/pff-tools

Tools for manipulating Microsoft Outlook PST/OST files

Primary LanguageRustMIT LicenseMIT

pff-tools

I have some Microsoft Outlook OST files lying around that I needed to look at from time to time. It felt like too much of a hassle to have to boot into Windows and setup Outlook and then load the OST files into it just to search for one mail. Turns out there's a pretty good OSS library called libpff that knows how to parse PST/OST files. I of course, want everything in Rust, so I generated a Rust binding for libpff, wrote a safe wrapper library and then a CLI tool for dealing with the files.
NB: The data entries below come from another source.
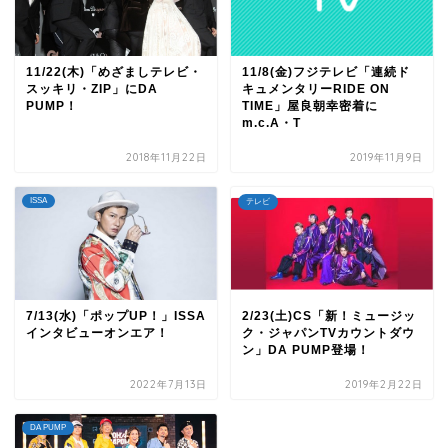
11/22(木)「めざましテレビ・
11/8(金)フジテレビ「連続ド
スッキリ・ZIP」にDA
キュメンタリーRIDE ON
PUMP！
TIME」屋良朝幸密着に
m.c.A・T
2018年11月22日
2019年11月9日
ISSA
テレビ
7/13(水)「ポップUP！」ISSA
2/23(土)CS「新！ミュージッ
インタビューオンエア！
ク・ジャパンTVカウントダウ
ン」DA PUMP登場！
2022年7月13日
2019年2月22日
DA PUMP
  • The pff-sys crate has the Rust bindings for libpff.
  • The pff crate is the safe and hopefully idiomatic Rust wrapper for pff-sys.
  • The pff-cli crate is the CLI tool.

CLI Commands

The pff-cli tool supports the following commands.

Index mails

You can give it a PST/OST file and have it index all the mails (optionally including the message body) with a Meilisearch server. Here are the usage instructions.

pff-cli-index
Index all emails

USAGE:
    pff-cli --pff-file <PFF_FILE> index [OPTIONS] --server <SERVER> --index-name <INDEX_NAME>

OPTIONS:
    -a, --api-key <API_KEY>
            Search server API key (if any)

    -b, --include-body
            Should the message body be included in the index?

    -f, --progress-file <PROGRESS_FILE>
            File to save progress to so we can resume later [default: progress.csv]

    -h, --help
            Print help information

    -i, --index-name <INDEX_NAME>
            Index name

    -s, --server <SERVER>
            Search server URL in form "ip:port" or "hostname:port"
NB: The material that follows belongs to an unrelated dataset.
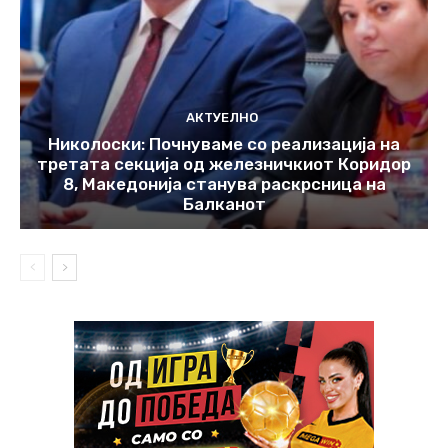
АКТУЕЛНО
Николоски: Почнуваме со реализација на
третата секција од железничкиот Коридор
8, Македонија станува раскрсница на
Балканот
Note that including the message body in the index, depending on the size of your PST/OST file, can result in a large index size in Meilisearch. If you have the disk space, go for it.

Export a mail as JSON

Once you have searched for the message you're looking for on the search server you'll have a message ID of the form 8354_8514_32866_32930_2667556, i.e., the search results identify each message with a string like this. This is a sequence of folder and message IDs that uniquely identify an item in the PST/OST file. Once you have this, you can export the message in JSON form using the export-message command. Here are the usage instructions.

pff-cli-export-message
Export a single message as JSON

USAGE:
    pff-cli --pff-file <PFF_FILE> export-message --id <ID>

OPTIONS:
    -h, --help       Print help information
    -i, --id <ID>    The ID of the message to export. The ID must be given as as a sequence '_'
                     delimited numbers. For example, 8354_8514_8546_7029316. This ID can be fetched
                     from the Meilisearch server search results. Note that this message ID path must
                     not include the root folder's ID which is what you get by default if you
                     indexed your emails using the `pff-cli index` command

Here's an example of how you might run this command.

pff-cli --pff-file /path/to/file.ost export-message --id 8354_8514_32866_32930_2667556

You can route the output through the jq tool to have the JSON nicely formatted.

pff-cli --pff-file /path/to/file.ost export-message --id 8354_8514_32866_32930_2667556 | jq

{
  "id": "2667556",
  "subject": "Subject here",
  "sender": {
    "name": "Alice",
    "email": "alice@email.com"
  },
  "recipients": [
    {
      "name": "Bob",
      "email": "bob@email.com"
    },
    {
      "name": "Pam",
      "email": "beesly@email.com"
    }
  ],
  "body": {
    "type": "html",
    "value": "... lots of HTML here ..."
  },
  "send_time": "2020-11-05T20:00:30",
  "delivery_time": "2020-11-05T20:00:39"
}

You can export the body into a file that you can then view in a browser like so.

pff-cli --pff-file /path/to/file.ost export-message --id 8354_8514_32866_32930_2667556 | jq -r '.body.value' > /tmp/mail.html

Building the code

Linux

In order to build you'll need Rust (duh!) and a working installation of libpff. See the libpff documentation for learning how to build it. It's fairly straightforward. In my case, on my Ubuntu box, the following worked great.

sudo apt install git autoconf automake autopoint libtool pkg-config
git clone https://github.com/libyal/libpff.git
cd libpff/
./synclibs.sh
./autogen.sh
./configure
make -j `nproc`
sudo make install

The binaries will by default get installed in /usr/local. To have the libpff.so file appear in the Linux library cache you may to run the following post install.

sudo ldconfig

macOS

I have been able to get this to work on macOS as well. You just have to follow the build instructions on the libpff wiki.